■ PROBLEM REQUIREMENTS ■
As soon as the line containing "suerte de encuadre del libro de Luis" appears in the material below, start returning lines exactly, and end with the line containing "tantos otros discursos productores de".

■ DATA IN THIS EXERCISE ■
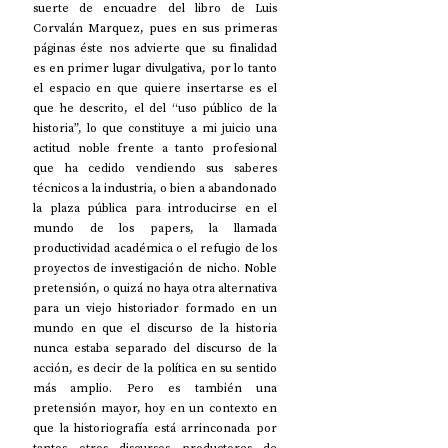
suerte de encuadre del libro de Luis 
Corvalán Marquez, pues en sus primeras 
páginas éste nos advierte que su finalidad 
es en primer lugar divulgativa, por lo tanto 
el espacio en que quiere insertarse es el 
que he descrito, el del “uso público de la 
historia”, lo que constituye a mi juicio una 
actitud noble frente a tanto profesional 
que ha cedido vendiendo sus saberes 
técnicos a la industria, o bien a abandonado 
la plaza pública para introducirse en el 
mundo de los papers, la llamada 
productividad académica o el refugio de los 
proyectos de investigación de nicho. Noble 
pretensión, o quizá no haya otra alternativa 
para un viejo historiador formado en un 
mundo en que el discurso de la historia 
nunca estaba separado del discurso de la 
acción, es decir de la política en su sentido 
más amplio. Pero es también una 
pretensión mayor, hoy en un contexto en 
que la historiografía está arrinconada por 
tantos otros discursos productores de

...

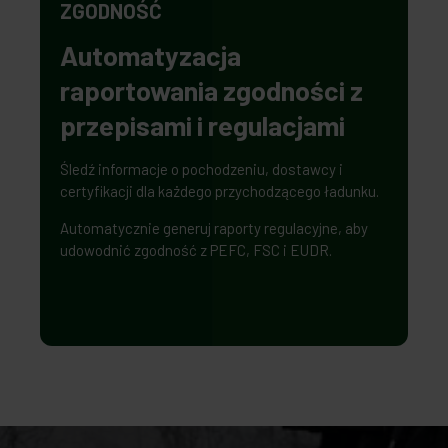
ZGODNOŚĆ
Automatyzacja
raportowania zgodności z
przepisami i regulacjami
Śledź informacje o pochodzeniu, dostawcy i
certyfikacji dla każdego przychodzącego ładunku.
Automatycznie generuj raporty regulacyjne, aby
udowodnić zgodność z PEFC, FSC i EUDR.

■ FINISHED EXERCISE ■
suerte de encuadre del libro de Luis 
Corvalán Marquez, pues en sus primeras 
páginas éste nos advierte que su finalidad 
es en primer lugar divulgativa, por lo tanto 
el espacio en que quiere insertarse es el 
que he descrito, el del “uso público de la 
historia”, lo que constituye a mi juicio una 
actitud noble frente a tanto profesional 
que ha cedido vendiendo sus saberes 
técnicos a la industria, o bien a abandonado 
la plaza pública para introducirse en el 
mundo de los papers, la llamada 
productividad académica o el refugio de los 
proyectos de investigación de nicho. Noble 
pretensión, o quizá no haya otra alternativa 
para un viejo historiador formado en un 
mundo en que el discurso de la historia 
nunca estaba separado del discurso de la 
acción, es decir de la política en su sentido 
más amplio. Pero es también una 
pretensión mayor, hoy en un contexto en 
que la historiografía está arrinconada por 
tantos otros discursos productores de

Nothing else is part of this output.